I can see what's happening in Libya. That was our path in 1991 [when the Soviet Union dissolved]. The Libyan people will live much worse than they used to live. They had social programs, they got apartments for free. Now this will stop. I already lived through those kinds of changes.
As with so many Russian villages, visiting Sagra is like taking a step back in time. Dilapidated wood houses are set along snow-covered dirt streets. Geese wander around, honking at passing trains. Many residents have outhouses and heat their homes using wood-fired stoves. And, with a population of only about 130, there is no local police force.
Last summer, Sagra residents became caught up in something resembling an inner-city turf battle. A criminal gang was heading to Sagra one night, and residents called the police from another community. Help arrived too late, though, long after the gang did. Villagers, including 56-year-old Viktor Gorodilov, fought the criminals off themselves, swinging pitchforks and firing hunting rifles.

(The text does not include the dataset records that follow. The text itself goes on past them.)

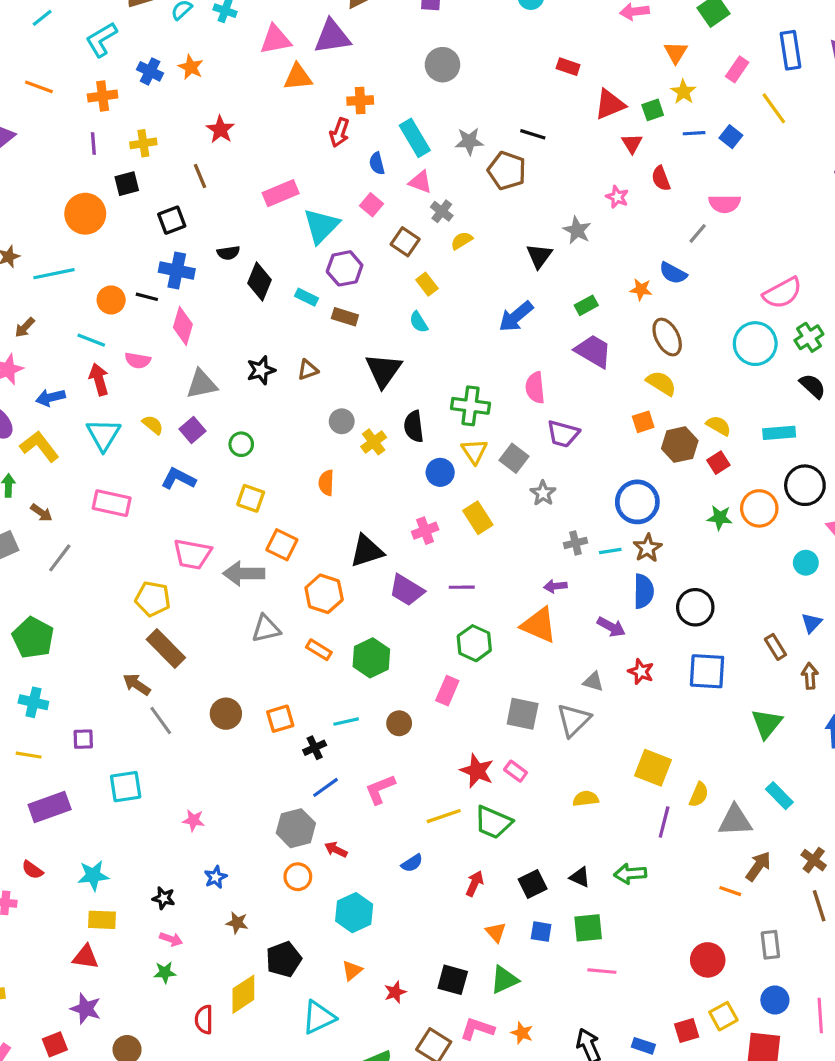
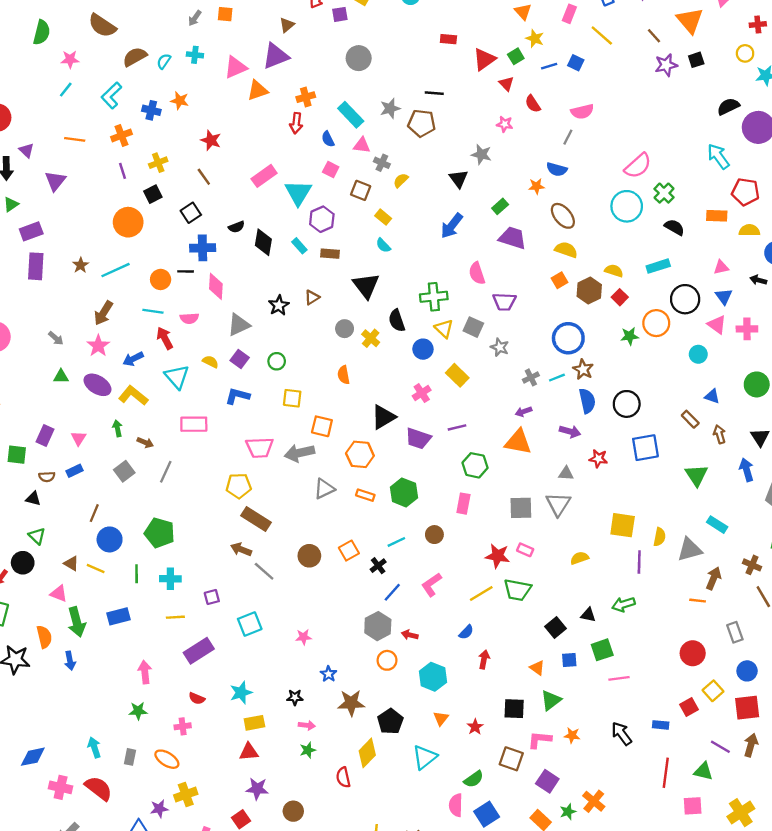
cyan rectangle: (306, 297) -> (299, 246), turned 35
brown arrow: (25, 327) -> (103, 313), size x1.5
blue triangle: (812, 623) -> (712, 396), turned -42
red arrow: (475, 883) -> (484, 659), moved
brown star: (237, 923) -> (351, 703), size x1.6

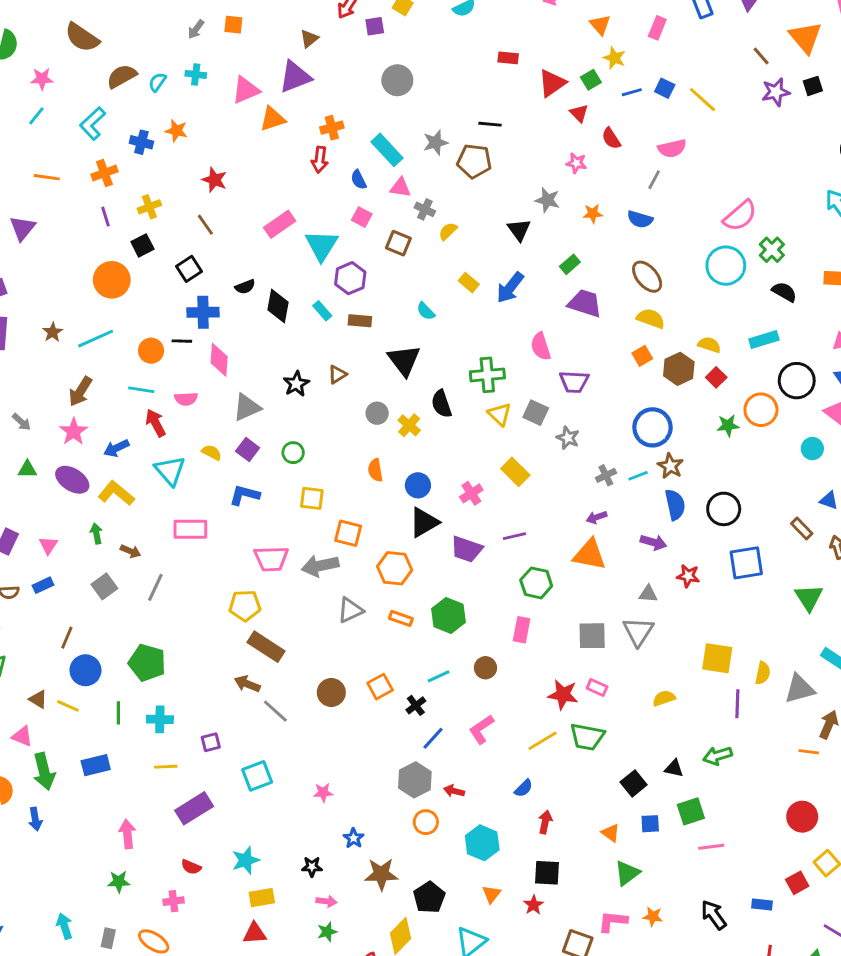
yellow line: (602, 36) -> (702, 100), moved
orange star: (536, 186) -> (593, 213), moved
yellow rectangle: (383, 217) -> (469, 283), moved
blue circle: (423, 349) -> (418, 485), moved
black square: (514, 709) -> (547, 873), moved

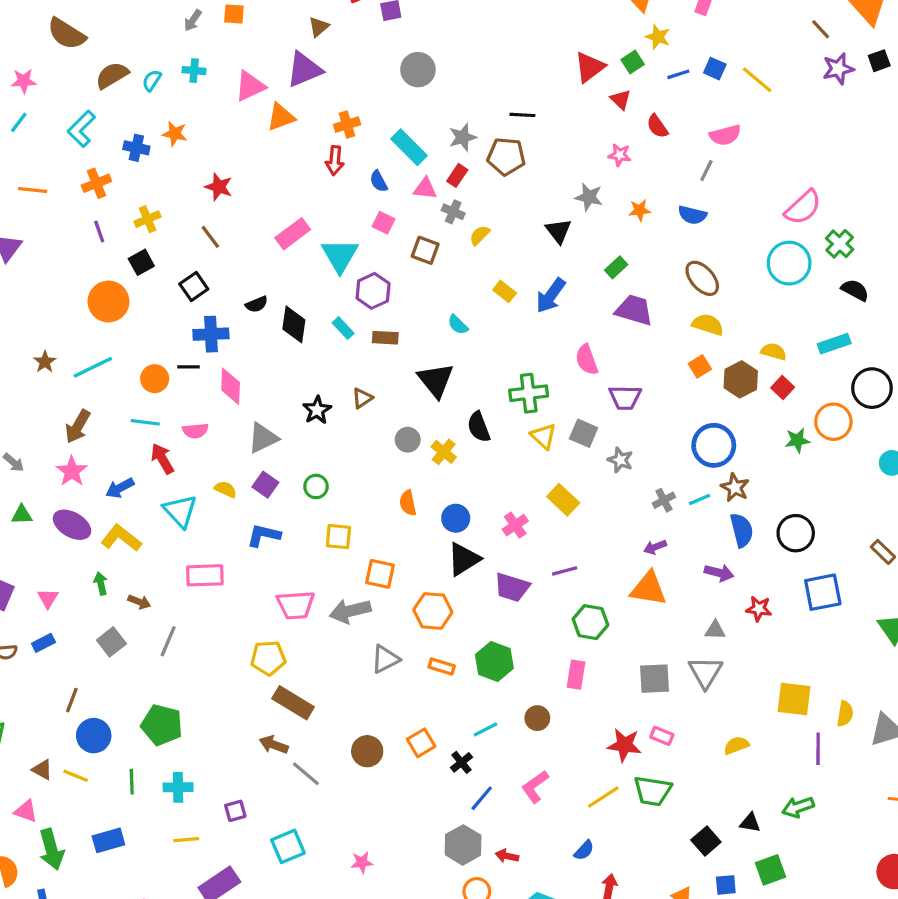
red rectangle: (508, 58) -> (457, 175), moved, turned -60

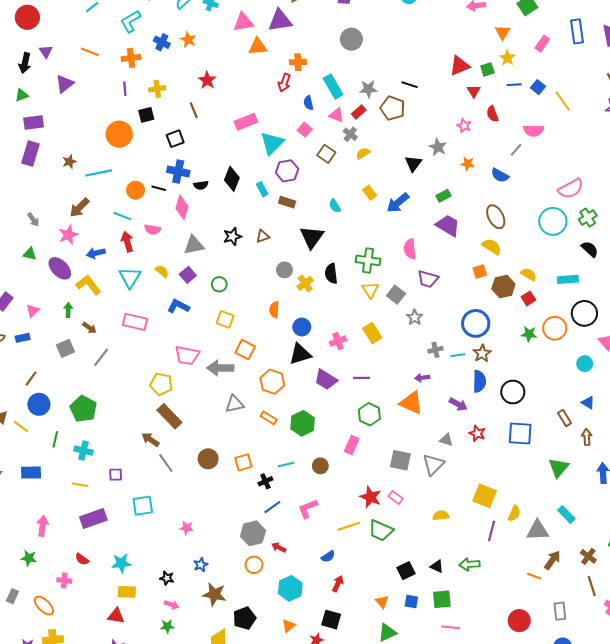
black semicircle: (257, 304) -> (201, 185), moved

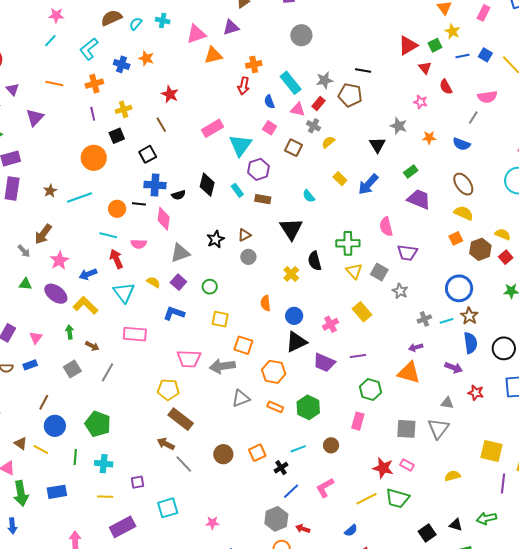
purple triangle: (280, 21) -> (231, 27), size x0.7
brown arrow: (79, 208) -> (43, 234), moved
gray circle: (284, 270) -> (248, 257), moved

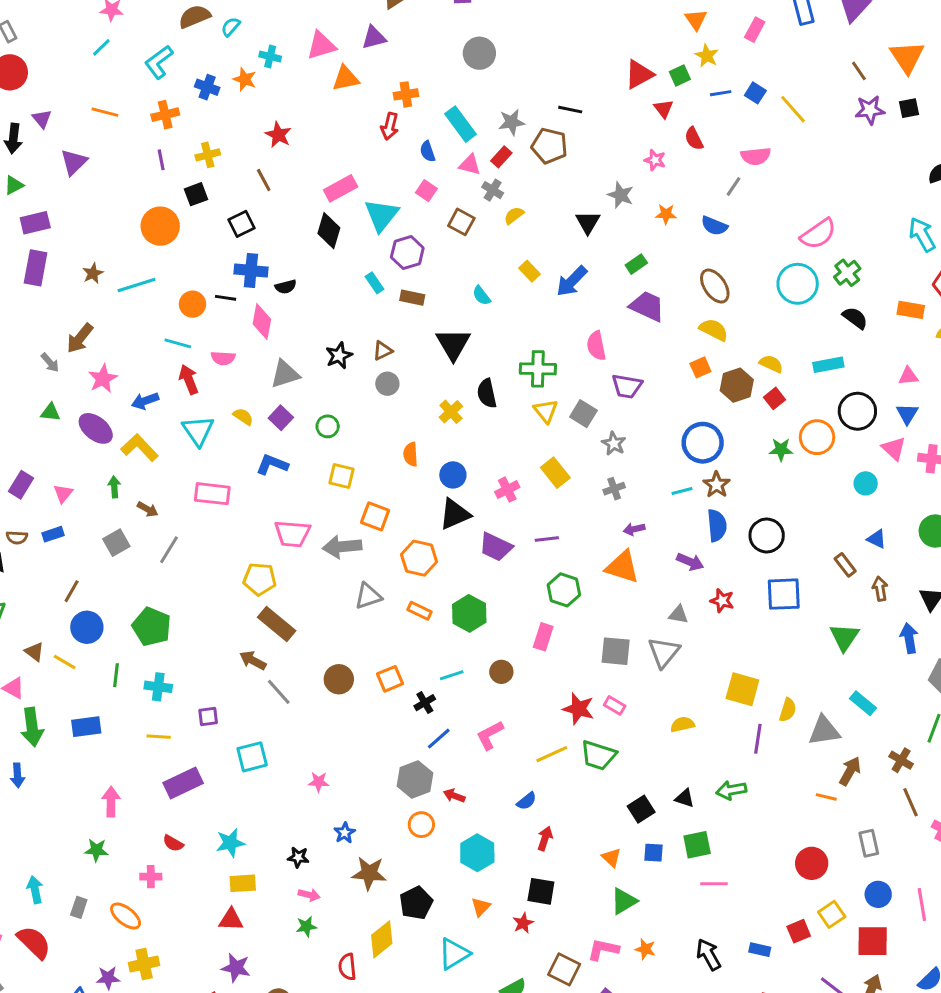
cyan cross: (163, 21) -> (270, 57), moved
black diamond: (207, 185) -> (329, 231), moved
gray cross: (424, 319) -> (614, 489), moved

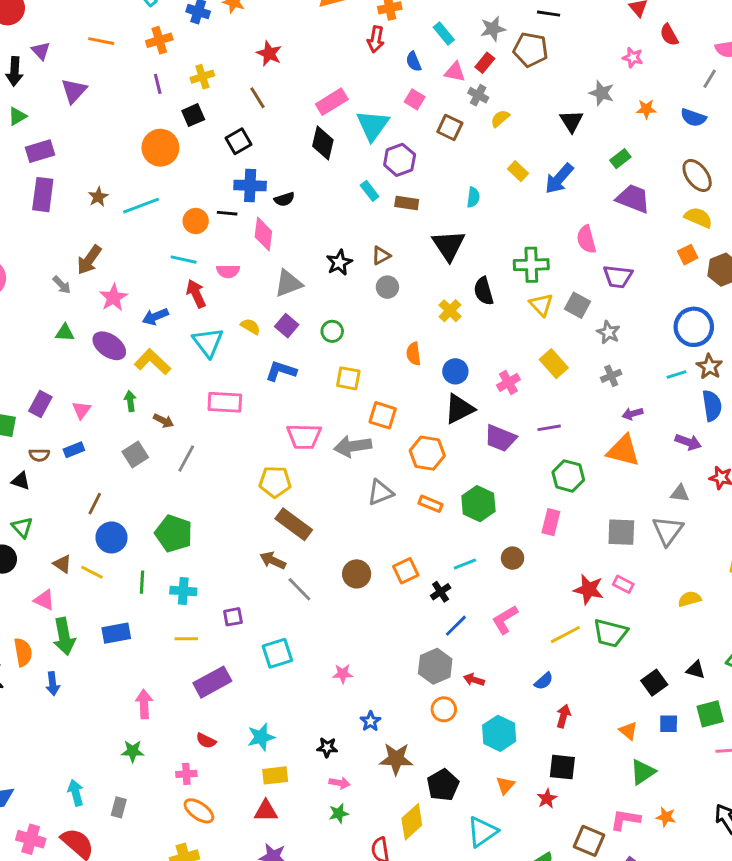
cyan rectangle: (460, 124) -> (444, 33), size x0.7
cyan semicircle: (481, 296) -> (473, 197), turned -132
orange ellipse: (126, 916) -> (199, 811), moved

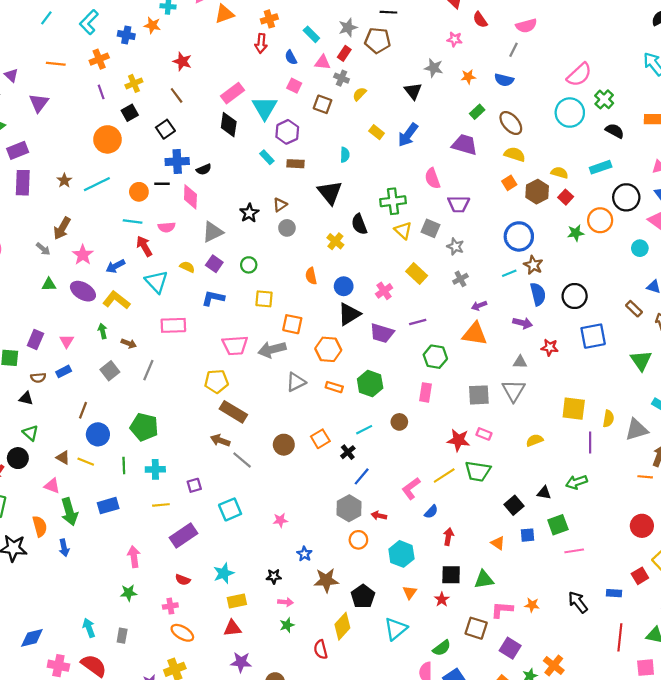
green rectangle: (620, 159) -> (477, 112), moved
pink L-shape: (505, 620) -> (411, 488), moved
green triangle: (643, 772) -> (484, 580), moved, turned 30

In a twist of justice not uncommon in Russia, the government charged Sagra's residents with hooliganism. It would have been a familiar story in Russia — the authorities decide who to blame, the courts agree, case closed.
But Gorodilov and others in Sagra found a lawyer, and a local nonprofit, to fight for them. They got their message out on the Internet, insisting they had been neglected by the police and let down by the government. They want something different — but not revolution.
Viktor's 39-year-old son, Andrei, is a third-year graduate student in economics. He would seem to be the right demographic for joining the protests in Moscow. But, he says, they scare him. He lived through political upheaval in the early 1990s, and he's not in a hurry to repeat the experience.
"I can see what's happening in Libya," he says. "That was our path in 1991 [with the dissolution of the Soviet Union]. The Libyan people will live much worse than they used to live. They had social programs, they got apartments for free. Now this will stop. I already lived through those kinds of changes."
Andrei wants more from his government, but he's patient. He was pleased to play a role in defending his father and other villagers against criminal charges.
"I have become an annoyance to our local government," he explains. "We are each struggling as much as we can, each at our own pace."
Collapse From Within
That pace is slow, but the momentum is growing. Yekaterina Stepanova is a professor of philosophy and law in Yekaterinburg, the closest city to Sagra. People out in Russia's far-flung regions, she says, are unlikely to join a large-scale movement to oust a government. But Russia as it's governed today isn't sustainable.
Putin will become less popular and less relevant in places like Sagra. And sometime soon, Stepanova says, there will be new leaders who will figure out how to take Russia into the modern day. She calls it a collapse from within. But collapse is not necessarily a bad thing.
"Collapse," she says, "is what has to come because what we have now is not the history of this new Russia. It's still the history of the Soviet Union."
She has a point. Russia, as we know it now, is only 20 years old — a young country with a long history that is hard to shake. But as the younger generation — a generation that has grown up without Soviet influence — comes to power, some kind of change is inevitable.